London: The congratulations landing in Roger Federer’s inbox since last Saturday included a Twitter message from Jimmy Connors — the great from the Seventies and Eighties who is the only other player to have lifted 100 or more Tour-level titles.
“Welcome to the ‘Triple Digit’ tournament victory club @rogerfederer,” said Connors, now 66. “I’ve been a bit lonely — glad to have the company!”
Federer achieved his landmark in Saturday’s final of the Dubai Duty Free Championships, where he beat the rising Greek star Stefanos Tsitsipas 6-4, 6-4.
Admittedly, Connors’ 100th title had come in the rather more exalted surroundings of Louis Armstrong Stadium in New York, where he beat Ivan Lendl in four sets to claim the 1983 US Open. But the Dubai final was still a joy to watch. While never threatening to spoil the party, Tsitsipas still contributed some of his own handsome stroke play to Federer’s magnificent win.
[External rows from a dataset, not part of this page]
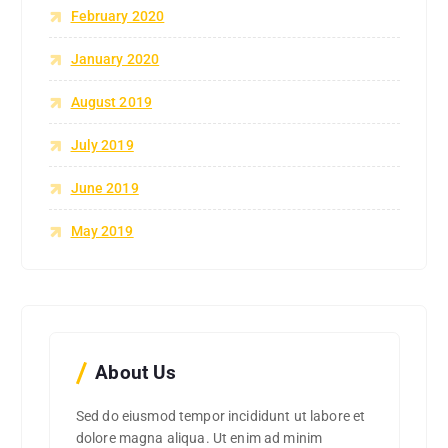
February 2020
January 2020
August 2019
July 2019
June 2019
May 2019
About Us
Sed do eiusmod tempor incididunt ut labore et
dolore magna aliqua. Ut enim ad minim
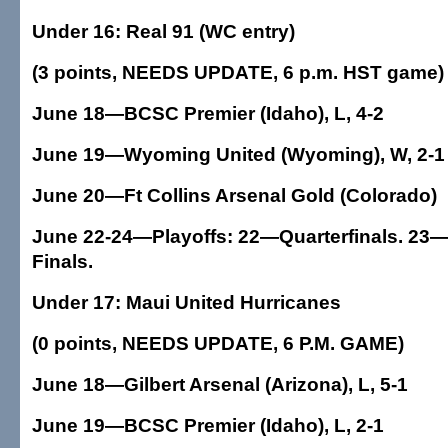
Under 16: Real 91 (WC entry)
(3 points, NEEDS UPDATE, 6 p.m. HST game)
June 18—BCSC Premier (Idaho), L, 4-2
June 19—Wyoming United (Wyoming), W, 2-1
June 20—Ft Collins Arsenal Gold (Colorado)
June 22-24—Playoffs: 22—Quarterfinals. 23—
Finals.
Under 17: Maui United Hurricanes
(0 points, NEEDS UPDATE, 6 P.M. GAME)
June 18—Gilbert Arsenal (Arizona), L, 5-1
June 19—BCSC Premier (Idaho), L, 2-1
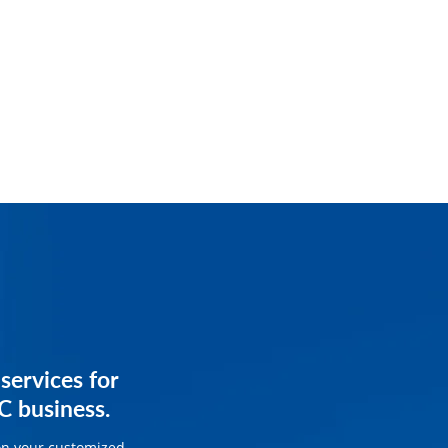
services for
services for
C business.
ss.
on your customized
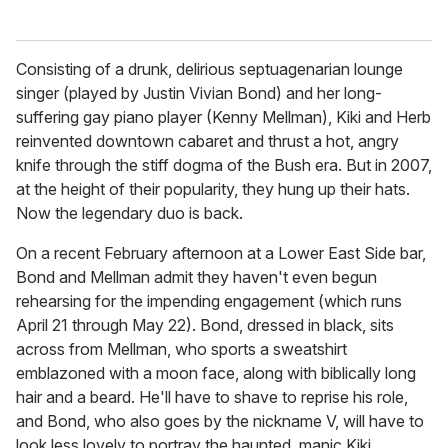
Consisting of a drunk, delirious septuagenarian lounge
singer (played by Justin Vivian Bond) and her long-
suffering gay piano player (Kenny Mellman), Kiki and Herb
reinvented downtown cabaret and thrust a hot, angry
knife through the stiff dogma of the Bush era. But in 2007,
at the height of their popularity, they hung up their hats.
Now the legendary duo is back.
On a recent February afternoon at a Lower East Side bar,
Bond and Mellman admit they haven't even begun
rehearsing for the impending engagement (which runs
April 21 through May 22). Bond, dressed in black, sits
across from Mellman, who sports a sweatshirt
emblazoned with a moon face, along with biblically long
hair and a beard. He'll have to shave to reprise his role,
and Bond, who also goes by the nickname V, will have to
look less lovely to portray the haunted, manic Kiki.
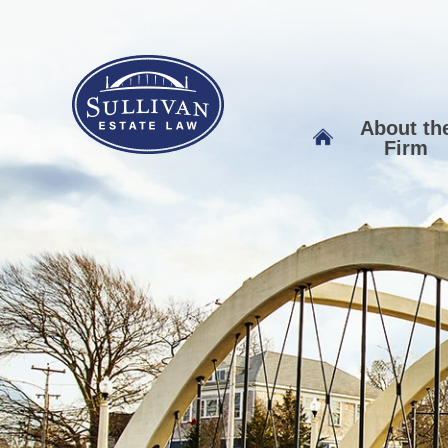
About th
Firm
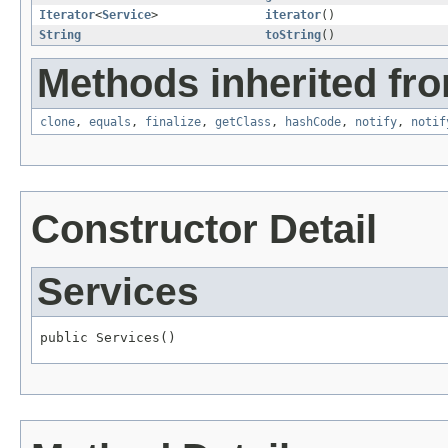
Iterator
<
Service
>
iterator
()
String
toString
()
Methods inherited fro
clone
,
equals
,
finalize
,
getClass
,
hashCode
,
notify
,
notif
Constructor Detail
Services
public Services()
That was No. 100 in a sequence that began when Federer beat Julien Boutter in the 2001 Milan -Indoor. The Daily Telegraph spoke to three men who were on the losing side at crucial moments in the Federer story: Boutter himself, as well as Mark Philippoussis and Tommy Haas.
In 2003, Philippoussis was the runner-up for Federer’s first Wimbledon title — which was also his maiden grand slam. Six years later, Federer completed the career grand slam by lifting the French Open for the only time in his career. In the fourth round, he trailed Haas by two sets, but managed to lift himself at the crucial moment.
This sort of competitive nous has been a significant part of the Federer story for the past two decades, even if it tends to get forgotten alongside all the dreamy shot-making. So could he go on and overhaul American Connors’ world-leading tally of 109 titles?
Federer himself was reluctant to acknowledge the possibility of oing so on Saturday night. “If I reach milestones along the way it’s wonderful, but I’m really not here to shatter all the records,” he said.